Эдна на время замолкла. Грэйс не сомневалась, что Эдна серьезно обдумывает обиду, к тому же причиненную Крэйгом без всякой на то причины.
— Крэйг иногда бывает бестактным, — заговорила Эдна. — Конечно, в мире не наберется нескольких тысяч людей, которые могут писать, как и ты. Ты же знаешь, Грэйс, как твое имя известно. Как только люди видят твои книги, сразу их покупают. Им наплевать на всякие рецензии и прочую болтовню критиков, люди лучше знают, что им нужно. Итак, говоришь, ты пишешь продолжение книги «Любовь это вальс»? С ее изданием не будет трудностей. Но почему бы тебе не поговорить с Крэйгом и о бумагах Томми Паттерсона?
— Если бы ты побывала за ним замужем, не стала бы задавать мне таких бестактных вопросов.
— Да, я не была за ним замужем, а ты сидишь на золотой жиле.
— Откуда ты знаешь?
— Я знаю рейтинг его популярности.
— Ты уже говорила с Крэйгом, верно? Пока я ждала тебя с поднятой трубкой, что прибавило к моему телефонному счету энную сумму, ты говорила с Крэйгом, и он сообщил тебе, что мне прислали кучу бумаг Томми. Так?
— Грэйс, я не знала, что ты не клала трубку. Да, действительно, Крэйг звонил мне, потому что он твой редактор, по крайней мере, был им до сего момента; а твои интересы я всегда принимала близко к сердцу. Вот потому я и толкую тебе, что ты не должна упустить свой шанс, который дает тебе литературное наследие Томми Паттерсона. Ты получишь пятьдесят процентов от всех доходов. Так в чем дело? Какие трудности?
— Трудность в том, что Томми похож на раковую опухоль. Стоит только допустить его в свой организм, он тут же пустит метастазы во все твои органы, и ты потом не избавишься от него. Трудность в том, что я есть я, и меня уже не переделаешь. Я хочу быть сама собой, а не частью Томми.
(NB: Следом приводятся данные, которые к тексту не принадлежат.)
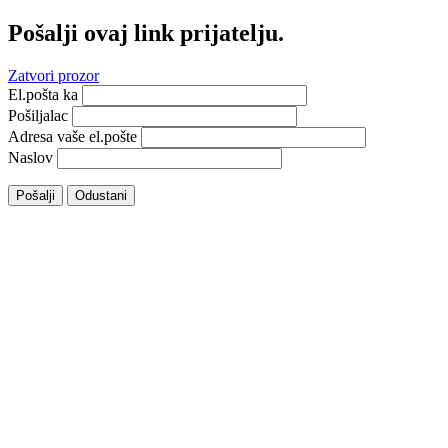
Pošalji ovaj link prijatelju.
Zatvori prozor
El.pošta ka
Pošiljalac
Adresa vaše el.pošte
Naslov
Pošalji
Odustani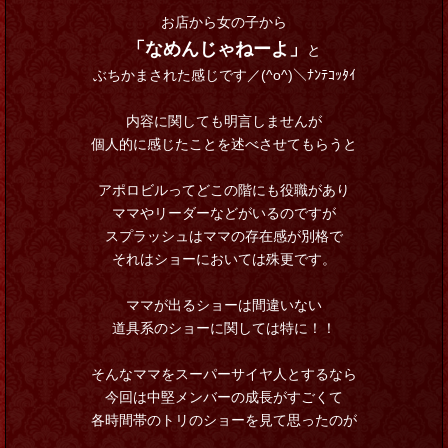
お店から女の子から
「なめんじゃねーよ」
と
ぶちかまされた感じです／(^o^)＼ﾅﾝﾃｺｯﾀｲ
内容に関しても明言しませんが
個人的に感じたことを述べさせてもらうと
アポロビルってどこの階にも役職があり
ママやリーダーなどがいるのですが
スプラッシュはママの存在感が別格で
それはショーにおいては殊更です。
ママが出るショーは間違いない
道具系のショーに関しては特に！！
そんなママをスーパーサイヤ人とするなら
今回は中堅メンバーの成長がすごくて
各時間帯のトリのショーを見て思ったのが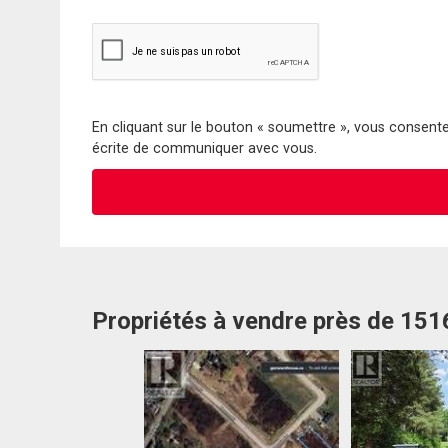
En cliquant sur le bouton « soumettre », vous consentez
écrite de communiquer avec vous.
Propriétés à vendre près de 15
— Грэйс, мы играем в другую игру, она называется деньги.
— Есть вещи, которые я не стану делать даже за бешеные деньги. Хочешь верь, хочешь нет. Осквернить мир ядовитым словесным поносом Томми — это хуже, чем трагедия в Бхонале.
— Не преувеличивай.
— Эдна, я буду работать только над своей книгой. Грэйс повесила трубку. Дело принимало дурной оборот. Чертов Томми снова вторгался в ее жизнь.
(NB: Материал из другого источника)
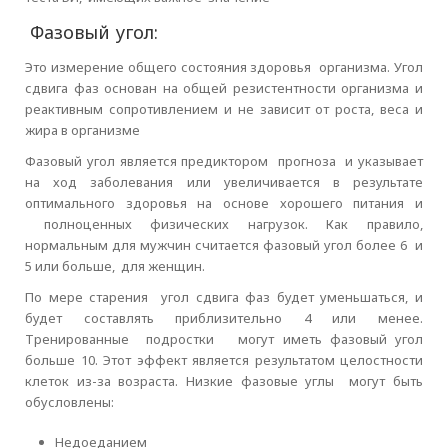
Фазовый угол:
Это измерение общего состояния здоровья организма. Угол
сдвига фаз основан на общей резистентности организма и
реактивным сопротивлением и не зависит от роста, веса и
жира в организме
Фазовый угол является предиктором прогноза и указывает
на ход заболевания или увеличивается в результате
оптимального здоровья на основе хорошего питания и
полноценных физических нагрузок. Как правило,
нормальным для мужчин считается фазовый угол более 6 и
5 или больше, для женщин.
По мере старения угол сдвига фаз будет уменьшаться, и
будет составлять приблизительно 4 или менее.
Тренированные подростки могут иметь фазовый угол
больше 10. Этот эффект является результатом целостности
клеток из-за возраста. Низкие фазовые углы могут быть
обусловлены:
Недоеданием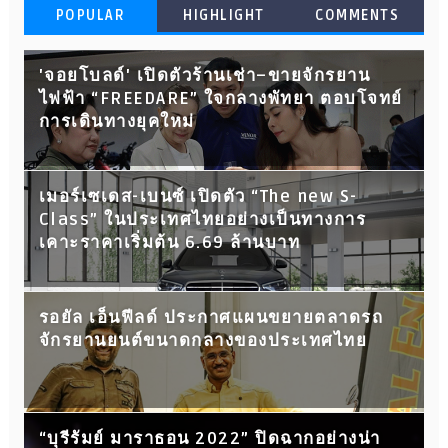
POPULAR
HIGHLIGHT
COMMENTS
'จอยโบลด์' เปิดตัวร้านเช่า–ขายจักรยาน
ไฟฟ้า “FREEDARE” ใจกลางพัทยา ตอบโจทย์
การเดินทางยุคใหม่
เมอร์เซเดส-เบนซ์ เปิดตัว “The new S-
Class” ในประเทศไทยอย่างเป็นทางการ
เคาะราคาเริ่มต้น 6.69 ล้านบาท
รอยัล เอ็นฟีลด์ ประกาศแผนขยายตลาดรถ
จักรยานยนต์ขนาดกลางของประเทศไทย
“บุรีรัมย์ มาราธอน 2022” ปิดฉากอย่างน่า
Она думала, что отделалась от него еще несколько лет назад. Ради этого избавления ей пришлось разрушить в себе самое лучшее — веру в благородство человечества, веру в добрую направленность эволюции, в древнюю поговорку «Все к лучшему», в торжество справедливости и победу любви. Но об этих утратах Грэйс не жалела. Главным для нее было то, что она вырвалась из его когтей. Пусть при этом она и поранилась, но зато обрела свободу. И вот после всех передряг, оставшихся, казалось бы, позади, снова наваливается беда — мертвый Томми хватает ее за горло, снова обрекает ее на зависимость. Своим завещанием он заставляет ее вечно глотать его яд. Этот яд может отравить не только ее, но и тех невинных и доверчивых, для которых Томми — кумир и Властитель Сердец. Поднимется ли у нее рука вылить отравленное чтиво Томми Паттерсона на еще не развращенные души неискушенных читателей?
Глава 12
Мичиганский университет
1969 год
Каждый человек — дитя своего времени. Представления о жизни у Одель Хэмптон складывались в пятидесятые годы, а у Грэйс Мэндлин — в шестидесятые.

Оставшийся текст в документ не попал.